I mean, if ya know, ya know, and if you don't...

Because I have the goddamn thing in hand, and I still don't know what the actual capacity is. They aren't great about covering all those bases. I know 3 sizes of braid/mono capacity, and I don't fish any of them. And yet, it's not that it isn't rated for the size I use...


----------



## Benji (Nov 19, 2014)

solid7 said:


> That's pretty harsh. The Penn website is kinda ****ed up when it comes to giving specs. On the page that displays the mono and braid capacity, it has a pulldown to select which one you want, but doesn't tell you what model you're looking at. (doesn't work properly for me on 2 different browsers)
> 
> I mean, if ya know, ya know, and if you don't...
> 
> Because I have the goddamn thing in hand, and I still don't know what the actual capacity is. They aren't great about covering all those bases. I know 3 sizes of braid/mono capacity, and I don't fish any of them. And yet, it's not that it isn't rated for the size I use...

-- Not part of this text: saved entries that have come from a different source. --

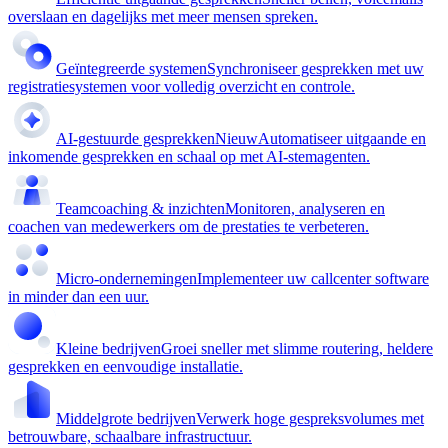
overslaan en dagelijks met meer mensen spreken.
Geïntegreerde systemen
Synchroniseer gesprekken met uw
registratiesystemen voor volledig overzicht en controle.
AI-gestuurde gesprekken
Nieuw
Automatiseer uitgaande en
inkomende gesprekken en schaal op met AI-stemagenten.
Teamcoaching & inzichten
Monitoren, analyseren en
coachen van medewerkers om de prestaties te verbeteren.
Micro-ondernemingen
Implementeer uw callcenter software
in minder dan een uur.
Kleine bedrijven
Groei sneller met slimme routering, heldere
gesprekken en eenvoudige installatie.
Middelgrote bedrijven
Verwerk hoge gespreksvolumes met
betrouwbare, schaalbare infrastructuur.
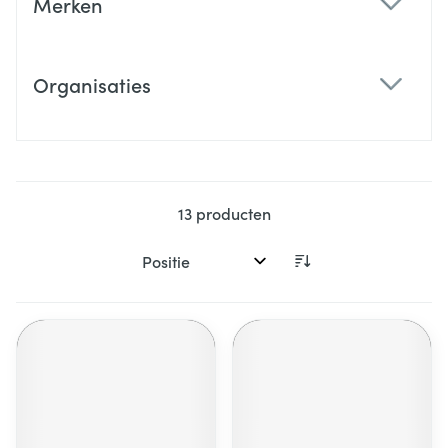
Merken
filter
Organisaties
filter
13
producten
Sorteer op:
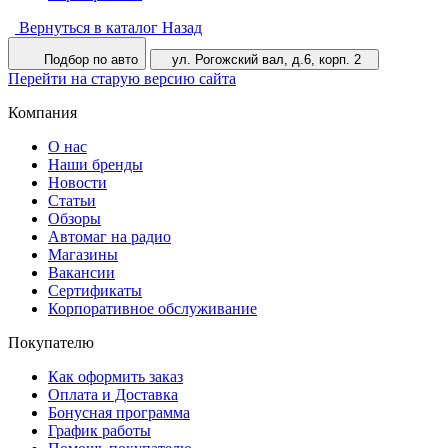
Вернуться в каталог
Назад
Подбор по авто
ул. Рогожский вал, д.6, корп. 2
Перейти на старую версию сайта
Компания
О нас
Наши бренды
Новости
Статьи
Обзоры
Автомаг на радио
Магазины
Вакансии
Сертификаты
Корпоративное обслуживание
Покупателю
Как оформить заказ
Оплата и Доставка
Бонусная программа
График работы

take it somewhere and have it spooled with what you use and they can tell you how much they put on it. The website info is so you can make an educated assessment on what size spool to buy if you spool it yourself, and don't buy line by the pound.


----------



## solid7 (Dec 31, 2010)

Next time you buy a car, you can just make an educated guess as to MPG, based on other cars of a similar size. When you buy tires, you can estimate tread life, based on how far you actually drove.

Come on, man. There is nothing wrong with asking for the spool capacity. It's a perfectly legitimate question, and there's any number of valid reasons for wanting to know. Especially when it's as confusing as they've made it on the website.

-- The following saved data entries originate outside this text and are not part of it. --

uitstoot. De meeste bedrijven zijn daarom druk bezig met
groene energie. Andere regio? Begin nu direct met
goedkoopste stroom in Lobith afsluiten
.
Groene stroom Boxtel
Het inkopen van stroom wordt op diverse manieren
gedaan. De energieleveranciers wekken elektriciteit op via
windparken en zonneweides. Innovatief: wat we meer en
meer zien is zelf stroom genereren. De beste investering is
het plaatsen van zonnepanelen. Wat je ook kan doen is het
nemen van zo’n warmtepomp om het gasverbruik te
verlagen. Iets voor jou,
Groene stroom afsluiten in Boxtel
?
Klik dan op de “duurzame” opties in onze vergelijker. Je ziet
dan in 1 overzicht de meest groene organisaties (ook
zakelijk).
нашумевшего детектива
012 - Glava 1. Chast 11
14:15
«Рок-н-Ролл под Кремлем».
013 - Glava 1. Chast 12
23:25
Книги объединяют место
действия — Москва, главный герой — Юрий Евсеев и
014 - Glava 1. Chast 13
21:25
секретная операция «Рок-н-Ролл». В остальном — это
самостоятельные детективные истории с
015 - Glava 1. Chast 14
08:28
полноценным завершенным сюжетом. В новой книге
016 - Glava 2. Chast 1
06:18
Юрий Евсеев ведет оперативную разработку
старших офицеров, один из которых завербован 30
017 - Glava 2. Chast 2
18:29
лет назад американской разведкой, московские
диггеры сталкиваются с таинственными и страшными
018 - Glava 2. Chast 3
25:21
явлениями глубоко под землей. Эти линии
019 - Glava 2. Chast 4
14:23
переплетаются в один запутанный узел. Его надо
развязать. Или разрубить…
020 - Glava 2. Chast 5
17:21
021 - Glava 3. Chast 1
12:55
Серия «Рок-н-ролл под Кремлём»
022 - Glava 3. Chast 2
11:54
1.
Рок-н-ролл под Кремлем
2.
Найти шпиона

This is the only reel that I've ever had a problem getting a straightforward answer on line capacity on, for a size that it's designed to use.

And I'm just advocating for the OP. I HAD to find out by having it spooled.


----------



## Harrymanz (May 28, 2018)

No more questions only searches... i mean whats the purpose of a happy, friendly fishing forum if always gettin b$tched at


----------



## solid7 (Dec 31, 2010)

Harrymanz said:


> No more questions only searches... i mean whats the purpose of a happy, friendly fishing forum if always gettin b$tched at


I'm not sure that this forum has EVER been happy and friendly. But yes, point very well taken... Sometimes a bit of human interaction beats cold fact finding.


----------



## Guest (Jul 16, 2018)

chelch said:


> Does anyone happen to know the spool capacity of a penn slammer III using 20lb mono? Was looking at the 5500 and 6500 reel sizes. Thanks!


This will tell you all the specs *https://www.meltontackle.com/penn-slammer-iii-spinning-reels.html*


----------



## solid7 (Dec 31, 2010)

Thanks for the info. :fishing:


----------



## Orest (Jul 28, 2003)

Not that difficult to find on Penn's site.

http://www.pennfishing.com/penn-reels-spinning-reels-penn-slammer/penn-slammer-iii-spinning/1405292.html



View attachment 57331


----------



## solid7 (Dec 31, 2010)

Orest said:


> Not that difficult to find on Penn's site.
> 
> http://www.pennfishing.com/penn-reels-spinning-reels-penn-slammer/penn-slammer-iii-spinning/1405292.html
> 
> ...



OK, I'm going to concede that I just went over and had another look, and this DOES NOT look like it did the other day, when I looked, and couldn't find it.

Not sure what happened since then, but yes, it's definitely clear as a bell right now.

I'm not really a drinker or substance abuser of any kind, so we can rule that much out...


----------



## Garboman (Jul 22, 2010)

solid7 said:


> I'm not sure that this forum has EVER been happy and friendly. But yes, point very well taken... Sometimes a bit of human interaction beats cold fact finding.


I would venture a guess that line capacity is an over-rated aspect of fishing. 

What is the difference between a few extra yards on a spool and getting stripped anyway? Most times I have been in the about to be stripped mode... I broke them off well before they hit the knot on the spool, but there have been a few times when the Shark or Flatto in question popped the knot on the spool with a finality that is seldom achieved with those who venture into the salt better equipped than I.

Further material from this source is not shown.